1) CONNECT EVERY GOAL TO A “WHY.” In her article, “5 Ways to Make Sure You Achieve Your Goals This Year,” Allison Walsh writes that when you understand the “why” that’s driving your actions, it’s easier to avoid distractions and focus on pursuing your goals. Naming your purpose also helps:

  • Gain awareness of your vision.
  • Better articulate your ideas to yourself and others.
  • Decipher what you shouldn’t be doing.
  • Prioritize what you should be doing

Walsh shares this simple exercise to discover your “why.”

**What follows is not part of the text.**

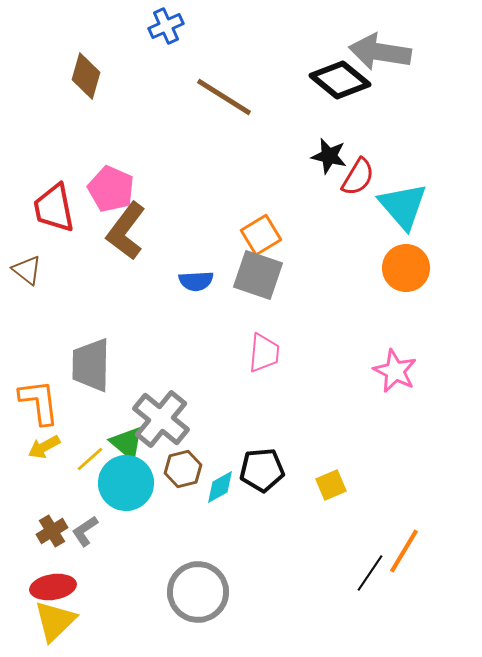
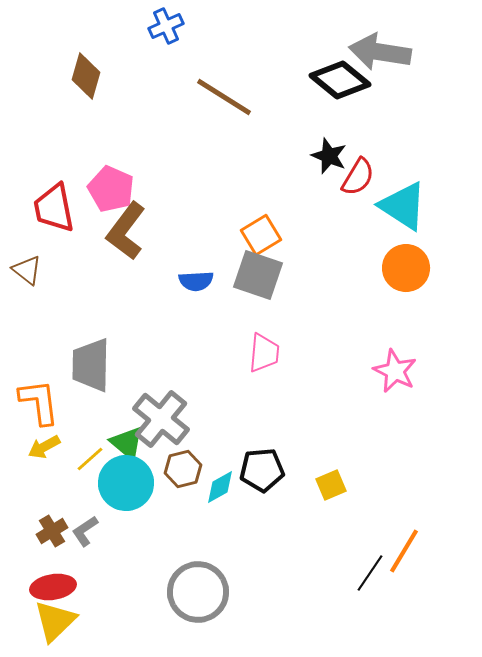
black star: rotated 9 degrees clockwise
cyan triangle: rotated 16 degrees counterclockwise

“I want to ____ so that I can ____.”

2) BREAK YOUR GOALS DOWN. Walsh suggests a 90-day sprint to make your goals more attainable. Break goals down into smaller ones that you can accomplish every day. Then, create a plan to attain the small goals you set.

3) SCHEDULE “BUFFER TIME” FOR YOUR GOALS. According to Kristi DePaul, one reason we struggle to meet our goals is that we overestimate our capabilities and underestimate external factors that can affect us.

In her article, “This is Why You Keep Missing Deadlines,” DePaul writes that one way to overcome this fallacy is to increase your estimated deadline by 25%. Use technology tools such as Due or Todoist to set timely reminders, or enlist a virtual accountability partner to ensure that you stay on track. You can also try creating intermittent milestones or deadlines.

4) FOCUS ON CONTINUATION, NOT IMPROVEMENT. In her article, “Why You Should Stop Trying to Fix Yourself,” Charlotte Lieberman writes that “focusing too much on ‘improving’ ourselves is a recipe for self-judgment, anxiety and many other crappy emotions.” Research confirms a direct correlation between negative emotions and procrastination.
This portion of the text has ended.